STS is a lively international and interdisciplinary research field. Despite the heterogeneity of STS as a research field, scholars within STS share some common theoretical grounds. What holds STS together is an understanding of knowledge, especially scientific knowledge, as practice in which actors’ interpretations, judgments, and actions lead to results that can be perceived as robust and true knowledge. The authority of knowledge, or truth, is not something that exists from the beginning, but is the result of processes in which many actors participate. It is these processes of emergence that are of interest to all STS researchers.
The research field has several roots, both academic and more social and political.
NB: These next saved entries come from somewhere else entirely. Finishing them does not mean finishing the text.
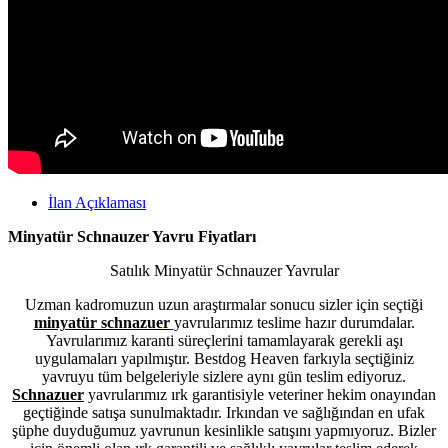
İlan Açıklaması
Minyatür Schnauzer Yavru Fiyatları
Satılık Minyatür Schnauzer Yavrular
Uzman kadromuzun uzun araştırmalar sonucu sizler için seçtiği
minyatür schnazuer
yavrularımız teslime hazır durumdalar.
Yavrularımız karanti süreçlerini tamamlayarak gerekli aşı
uygulamaları yapılmıştır. Bestdog Heaven farkıyla seçtiğiniz
yavruyu tüm belgeleriyle sizlere aynı gün teslim ediyoruz.
Schnazuer
yavrularımız ırk garantisiyle veteriner hekim onayından
geçtiğinde satışa sunulmaktadır. Irkından ve sağlığından en ufak
şüphe duyduğumuz yavrunun kesinlikle satışını yapmıyoruz. Bizler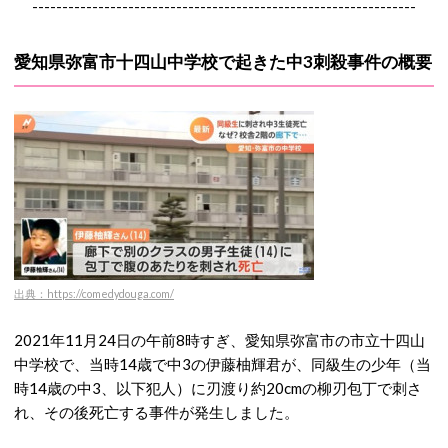
----------------------------------------------------------------
愛知県弥富市十四山中学校で起きた中3刺殺事件の概要
出典：https://comedydouga.com/
2021年11月24日の午前8時すぎ、愛知県弥富市の市立十四山
中学校で、当時14歳で中3の伊藤柚輝君が、同級生の少年（当
時14歳の中3、以下犯人）に刃渡り約20cmの柳刃包丁で刺さ
れ、その後死亡する事件が発生しました。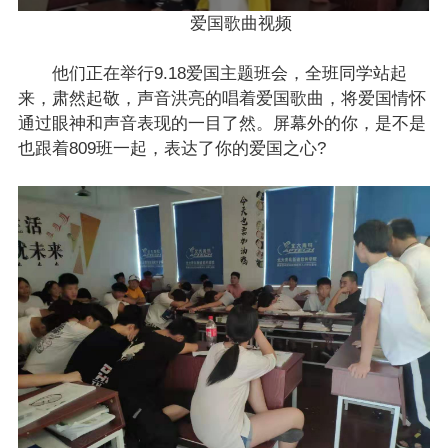
爱国歌曲视频
他们正在举行9.18爱国主题班会，全班同学站起
来，肃然起敬，声音洪亮的唱着爱国歌曲，将爱国情怀
通过眼神和声音表现的一目了然。屏幕外的你，是不是
也跟着809班一起，表达了你的爱国之心?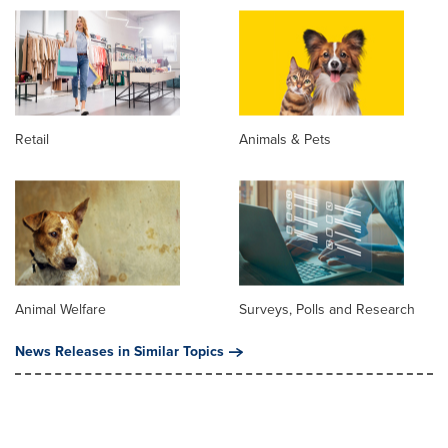
Retail
Animals & Pets
Animal Welfare
Surveys, Polls and Research
News Releases in Similar Topics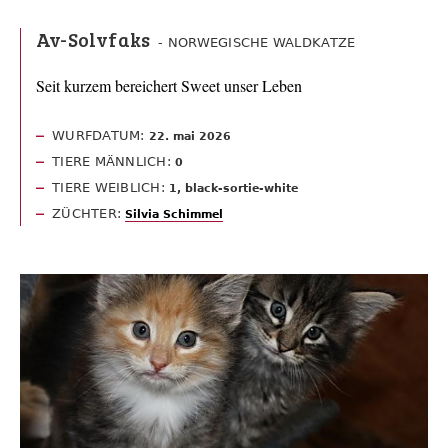
Av-Solvfaks
- NORWEGISCHE WALDKATZE
Seit kurzem bereichert Sweet unser Leben
WURFDATUM:
22. mai 2026
TIERE MÄNNLICH:
0
TIERE WEIBLICH:
1, black-sortie-white
ZÜCHTER:
Silvia Schimmel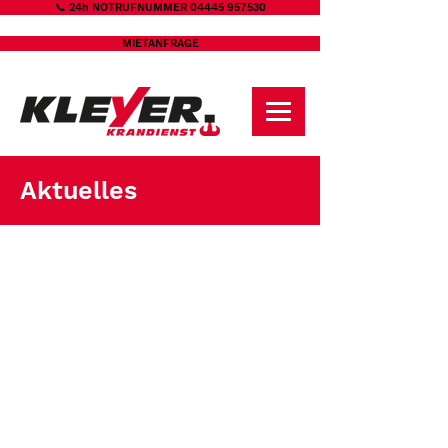
📞 24h NOTRUFNUMMER 04445 957530
MIETANFRAGE
Aktuelles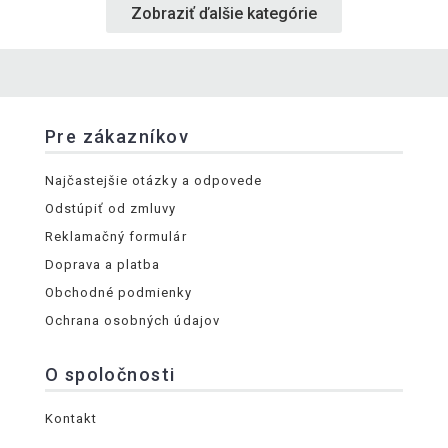
Zobraziť ďalšie kategórie
Pre zákazníkov
Najčastejšie otázky a odpovede
Odstúpiť od zmluvy
Reklamačný formulár
Doprava a platba
Obchodné podmienky
Ochrana osobných údajov
O spoločnosti
Kontakt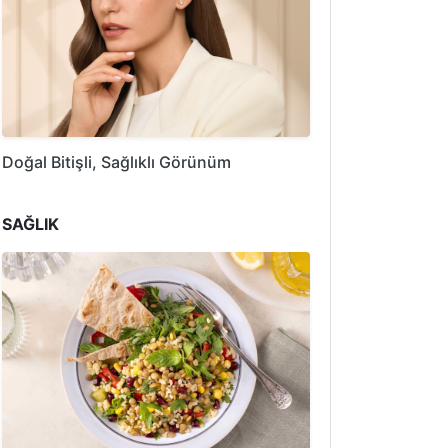
Doğal Bitişli, Sağlıklı Görünüm
SAĞLIK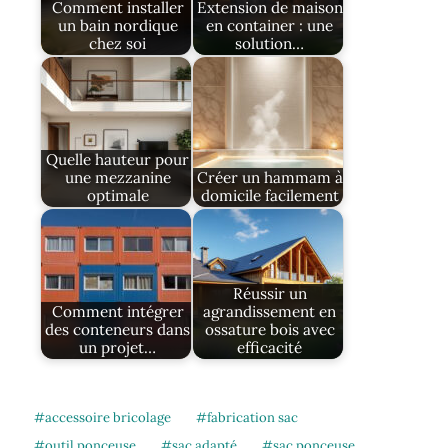
Comment installer
Extension de maison
un bain nordique
en container : une
chez soi
solution…
Quelle hauteur pour
une mezzanine
Créer un hammam à
optimale
domicile facilement
Réussir un
Comment intégrer
agrandissement en
des conteneurs dans
ossature bois avec
un projet…
efficacité
accessoire bricolage
fabrication sac
outil ponceuse
sac adapté
sac ponceuse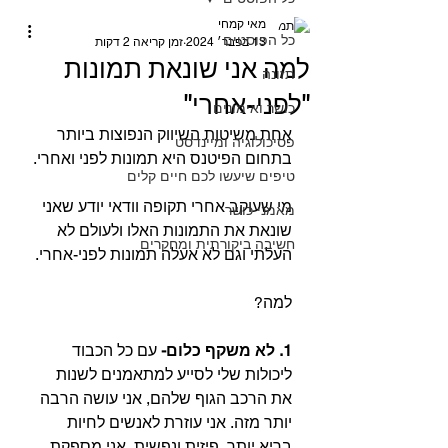
מאי קמחי
כל הפוסטים
13 בפבר׳ 2024
זמן קריאה 2 דקות
למה אני שונאת תמונות
תזונה
"לפני-אחרי"⁣
כושר ואימונים
אחת משיטות השיווק הנפוצות ביותר 
פסיכולוגיה ומיינדסט
בתחום הפיטנס היא תמונות לפני ואחרי.⁣⁣
טיפים שיעשו לכם חיים קלים
מי שעוקב אחרי תקופה וודאי יודע שאני 
מאמני כושר
שונאת את התמונות האלו ולעולם לא 
חשיבה ביקורתית ומחקרים
העלתי וגם לא אעלה תמונות לפני-אחרי.⁣
למה?⁣
1. לא משקף כלום- 
עם כל הכבוד 
ליכולות שלי לסייע למתאמנים לשנות 
את הרכב הגוף שלהם, אני עושה הרבה 
יותר מזה. אני עוזרת לאנשים לחיות 
בריא יותר, פיזית ונפשית, אני מספקת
Academically, the scientific theoretical discussion in the wake of Thomas Kuhn's book The Structure of Scientific Revolutions (published in 1962, with an important second edition in 1970) has been central. Questions about paradigms, paradigm conflicts and paradigm changes have had great significance outside the world of research as well. These debates led to a return to the classical sociology of knowledge, which was an important part of the emergence of sociology at the turn of the last century and whose tools could now be used with new energy to understand not only religious beliefs, political ideologies and everyday knowledge (folk beliefs) but also scientific knowledge. Scientific knowledge is not dramatically different from other forms of knowledge, and it can be sociologically understood in the same way: as anchored in a particular context, shaped by time and place, and by different interests and actor strategies. But despite these similarities, scientific knowledge can also be very different from other forms of knowledge.
In this book, we take as our starting point the principle that legitimizes science in modern society and makes it different from other knowledge forms, and this principle is also what science and democracy have in common. The principle shared by science and democracy is that their authority is not gained through violence. Rather their authority is based on the principle that they can always be questioned and revised.